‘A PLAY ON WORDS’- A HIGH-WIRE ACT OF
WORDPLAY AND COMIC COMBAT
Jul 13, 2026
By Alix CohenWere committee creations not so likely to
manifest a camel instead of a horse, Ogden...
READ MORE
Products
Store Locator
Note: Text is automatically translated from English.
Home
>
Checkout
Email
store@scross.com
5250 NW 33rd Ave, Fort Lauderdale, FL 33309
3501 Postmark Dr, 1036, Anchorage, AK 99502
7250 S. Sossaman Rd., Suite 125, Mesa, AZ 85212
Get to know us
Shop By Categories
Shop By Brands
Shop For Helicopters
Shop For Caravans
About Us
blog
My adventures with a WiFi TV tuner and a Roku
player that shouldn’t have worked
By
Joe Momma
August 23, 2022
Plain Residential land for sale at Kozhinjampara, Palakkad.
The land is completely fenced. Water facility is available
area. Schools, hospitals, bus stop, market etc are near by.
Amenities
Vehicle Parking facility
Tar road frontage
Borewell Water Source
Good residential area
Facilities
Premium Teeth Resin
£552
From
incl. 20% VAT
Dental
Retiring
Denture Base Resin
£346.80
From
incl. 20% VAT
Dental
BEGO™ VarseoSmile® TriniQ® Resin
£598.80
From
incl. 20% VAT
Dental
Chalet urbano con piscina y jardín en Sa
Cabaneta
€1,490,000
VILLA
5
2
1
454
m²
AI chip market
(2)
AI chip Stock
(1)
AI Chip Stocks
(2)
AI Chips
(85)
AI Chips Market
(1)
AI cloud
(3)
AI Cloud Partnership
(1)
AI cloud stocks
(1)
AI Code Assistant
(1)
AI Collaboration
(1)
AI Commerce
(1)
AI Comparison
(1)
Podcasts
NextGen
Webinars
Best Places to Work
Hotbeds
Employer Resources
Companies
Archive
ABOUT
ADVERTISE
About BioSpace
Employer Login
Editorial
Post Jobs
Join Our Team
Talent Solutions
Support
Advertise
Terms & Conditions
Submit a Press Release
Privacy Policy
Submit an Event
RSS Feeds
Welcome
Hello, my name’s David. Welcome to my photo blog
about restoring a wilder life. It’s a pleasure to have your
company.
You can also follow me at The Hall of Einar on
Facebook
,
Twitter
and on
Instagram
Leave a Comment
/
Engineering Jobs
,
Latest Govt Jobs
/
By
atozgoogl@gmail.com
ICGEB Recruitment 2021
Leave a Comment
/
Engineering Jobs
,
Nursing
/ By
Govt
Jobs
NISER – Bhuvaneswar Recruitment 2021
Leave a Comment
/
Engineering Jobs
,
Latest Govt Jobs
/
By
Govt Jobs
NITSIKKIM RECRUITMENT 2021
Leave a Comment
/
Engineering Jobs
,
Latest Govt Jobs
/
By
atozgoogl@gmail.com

---

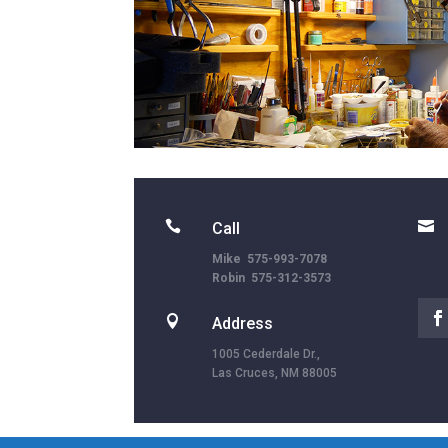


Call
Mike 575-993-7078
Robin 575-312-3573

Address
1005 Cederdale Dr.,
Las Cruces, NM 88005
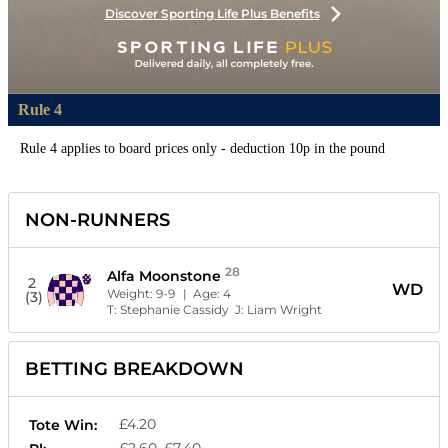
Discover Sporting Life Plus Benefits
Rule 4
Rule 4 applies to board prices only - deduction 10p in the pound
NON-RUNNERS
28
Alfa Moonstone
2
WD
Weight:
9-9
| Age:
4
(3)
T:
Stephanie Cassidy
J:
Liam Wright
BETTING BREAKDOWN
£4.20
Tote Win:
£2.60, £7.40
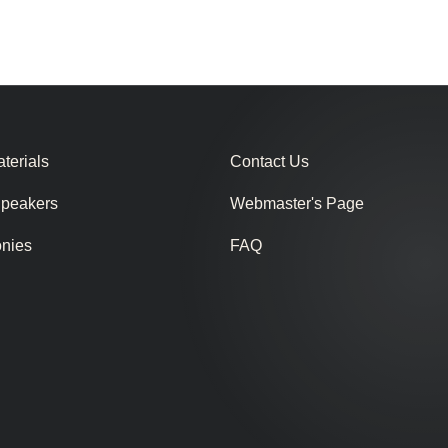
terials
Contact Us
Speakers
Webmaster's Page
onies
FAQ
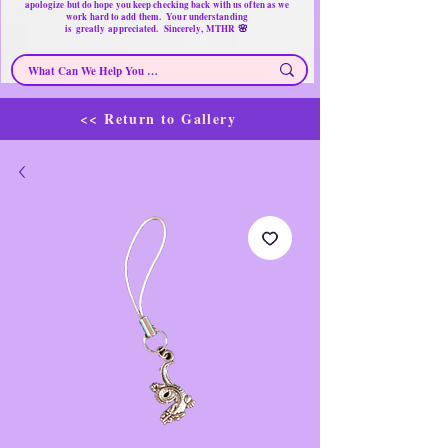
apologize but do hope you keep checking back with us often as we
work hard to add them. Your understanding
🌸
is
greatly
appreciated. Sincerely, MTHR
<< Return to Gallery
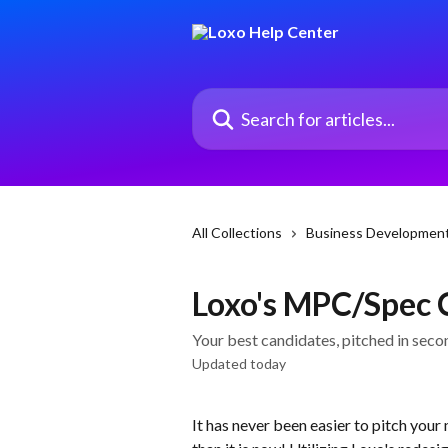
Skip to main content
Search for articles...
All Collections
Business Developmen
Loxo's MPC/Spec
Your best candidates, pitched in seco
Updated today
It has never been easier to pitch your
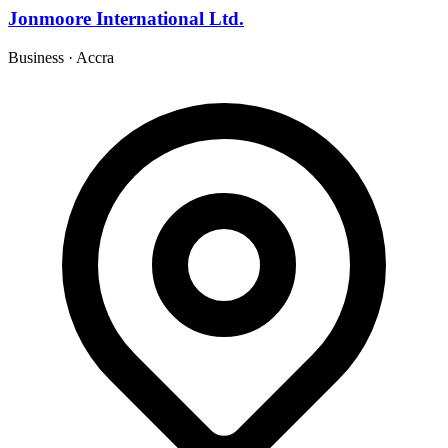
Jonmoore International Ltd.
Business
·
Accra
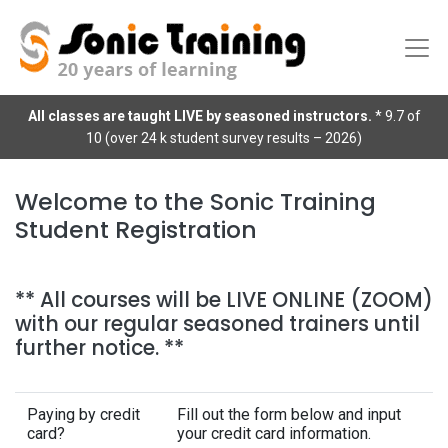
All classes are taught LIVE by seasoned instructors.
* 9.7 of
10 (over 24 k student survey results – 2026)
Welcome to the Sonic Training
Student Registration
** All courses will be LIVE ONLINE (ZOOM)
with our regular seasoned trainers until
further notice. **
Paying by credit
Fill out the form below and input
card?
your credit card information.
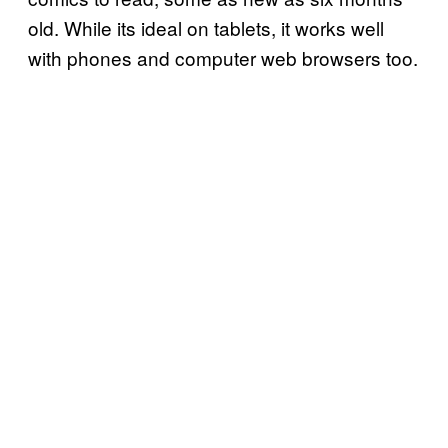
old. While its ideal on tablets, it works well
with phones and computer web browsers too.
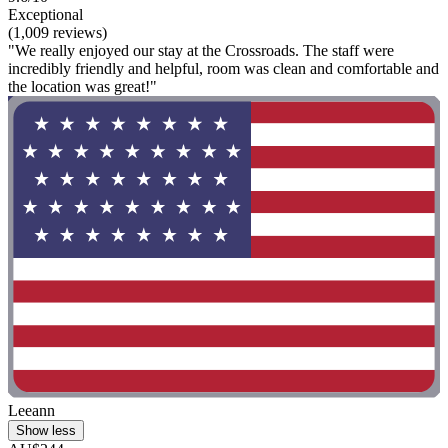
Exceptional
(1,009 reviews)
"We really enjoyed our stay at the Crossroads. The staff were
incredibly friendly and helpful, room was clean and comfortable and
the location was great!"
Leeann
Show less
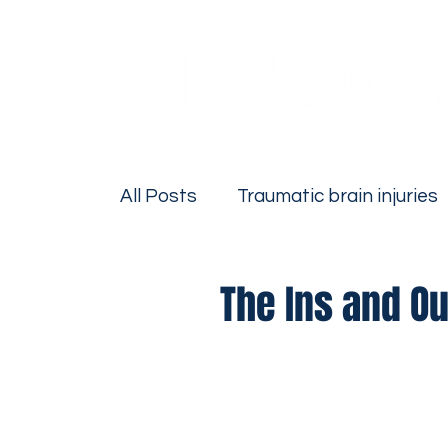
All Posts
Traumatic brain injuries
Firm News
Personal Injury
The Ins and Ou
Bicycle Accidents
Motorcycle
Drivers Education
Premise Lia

Work to complete – For each line above that includes "Submit", make a copy.

Exercise output –
Submit a Press Release
Submit an Event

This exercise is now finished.